Just wondering… cutting the number of gates by 33%… is this based on casino-nomics? You know, make it hard for people to get into and out of the stadium without exitting through a giftshop/racino/whatever?
“. Fans would really rather be able to peer over the heads of people in standing room to see a distant sliver of field than to just watch a TV for the time it takes to wait on cheese fries?”
That’s exactly what happened at Rogers Centre: They tore out a bunch of seats so that the 100 level concourse has a full view, which kinda opens it up a bit, but people from other sections (like, cough, me) mainly just come around and stand in all the good viewing places for a few innings and eat their ice cream.
The other issue I can recall with RWS is that those sitting in the first row of the “dugout” suites around the stadium generally have to stand if people in the row in front of them are. *plays violin*
Neil/Ty:
I don’t know if there is much in the way of hard data to demonstrate that concourses with an “open view to the field” are more attractive to fans. I’ve always looked at it from the opposite perspective… that the teams see “concourses with a view” as removing one possible disincentive for fans to leave their seats and stand in line to pay $8 for cardboard nachos with cheese simulant #118 on them.

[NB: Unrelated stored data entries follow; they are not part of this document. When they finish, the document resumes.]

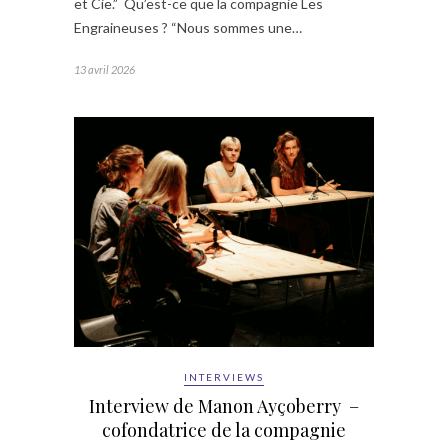
et Cie.” Qu’est-ce que la compagnie Les
Engraineuses ? “Nous sommes une…
13 avril 2026
INTERVIEWS
Interview de Manon Ayçoberry –
cofondatrice de la compagnie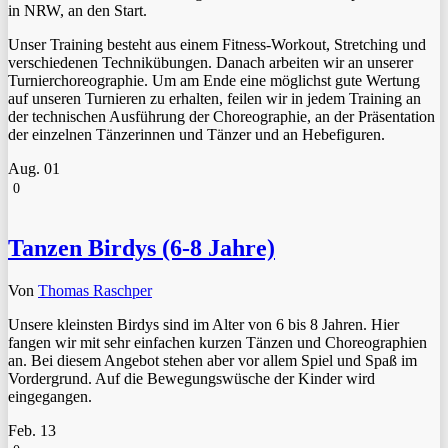
in NRW, an den Start.
Unser Training besteht aus einem Fitness-Workout, Stretching und
verschiedenen Technikübungen. Danach arbeiten wir an unserer
Turnierchoreographie. Um am Ende eine möglichst gute Wertung
auf unseren Turnieren zu erhalten, feilen wir in jedem Training an
der technischen Ausführung der Choreographie, an der Präsentation
der einzelnen Tänzerinnen und Tänzer und an Hebefiguren.
Aug.
01
0
Tanzen Birdys (6-8 Jahre)
Von
Thomas Raschper
Unsere kleinsten Birdys sind im Alter von 6 bis 8 Jahren. Hier
fangen wir mit sehr einfachen kurzen Tänzen und Choreographien
an. Bei diesem Angebot stehen aber vor allem Spiel und Spaß im
Vordergrund. Auf die Bewegungswüsche der Kinder wird
eingegangen.
Feb.
13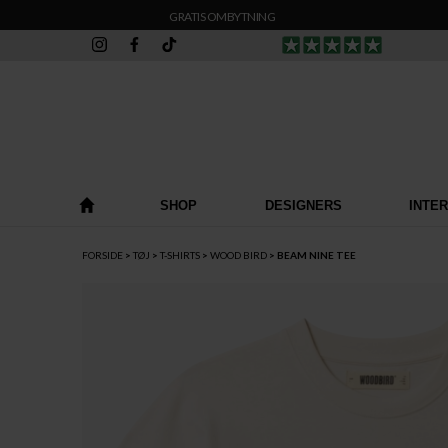
GRATIS OMBYTNING
SHOP
DESIGNERS
INTE
FORSIDE
TØJ
T-SHIRTS
WOOD BIRD
BEAM NINE TEE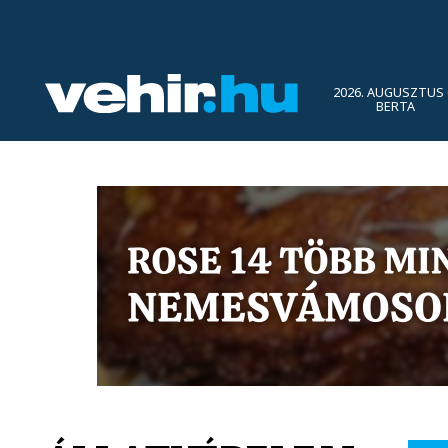
2026. AUGUSZTUS 
BERTA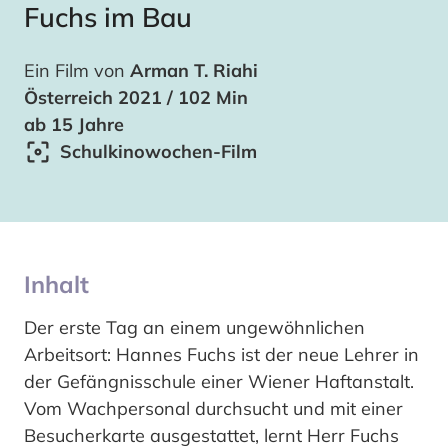
Fuchs im Bau
Ein Film von
Arman T. Riahi
Österreich 2021 / 102 Min
ab 15 Jahre
Schulkinowochen-Film
Inhalt
Der erste Tag an einem ungewöhnlichen
Arbeitsort: Hannes Fuchs ist der neue Lehrer in
der Gefängnisschule einer Wiener Haftanstalt.
Vom Wachpersonal durchsucht und mit einer
Besucherkarte ausgestattet, lernt Herr Fuchs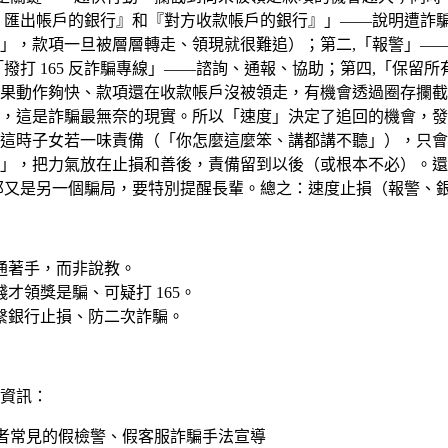
）匯出帳戶的銀行』和『對方收款帳戶的銀行』」——說明遭詐
，款項一旦被層層轉走、領現就很難追）；第二,「報警」——撥
撥打 165 反詐騙專線」——諮詢、通報、協助；第四,「保留
果動作夠快、款項還在收款帳戶沒被領走，有機會透過圈存攔截
，這是詐騙最無奈的現實。所以「速度」決定了追回的機會，發
這時子女若一味責備（「你怎麼這麼笨、講都講不聽」），只會
」，把力氣放在止損和善後，責備留到以後（或根本不必）。還
又是另一個騙局，要特別提醒長輩。總之：速度止損（報警、銀行、1
通著手，而非說教。
才領獎是騙、可疑打 165。
繫銀行止損、防二次詐騙。
資訊：
者常見的假檢警、假客服詐騙手法宣導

I doesn’t work for me (I prefer to watch the game on the tvs that now seem to be hung pretty much everywhere in the concourses – increasingly, I prefer staying home and watching on tv period… but that’s another story) instead of trying to see the field while waiting… Obviously, a better option entirely is to get your food near the end or start of a quarter/period whatever… but in a full stadium this can take quite awhile.
I guess what I’m saying is that in my experience, it doesn’t remove a disincentive at all, because you can’t see squat from the concessions area. I guess if something incredibly exciting happened you could abandon your spot on line, dash over to the sliver of field that’s visible from the concourse, and get there just in time to … see the replay on the scoreboard?
I’m guessing if you asked fans, “Would you rather have your seats 30 feet closer to the field, or be able to see a glimpse of green while waiting for hot dogs?” most would take the former. But then, nobody in stadium design ever asks those questions, and nobody in team marketing ever tries to calculate how many fans stay home to watch on TV because the seats at the stadium are too crappy.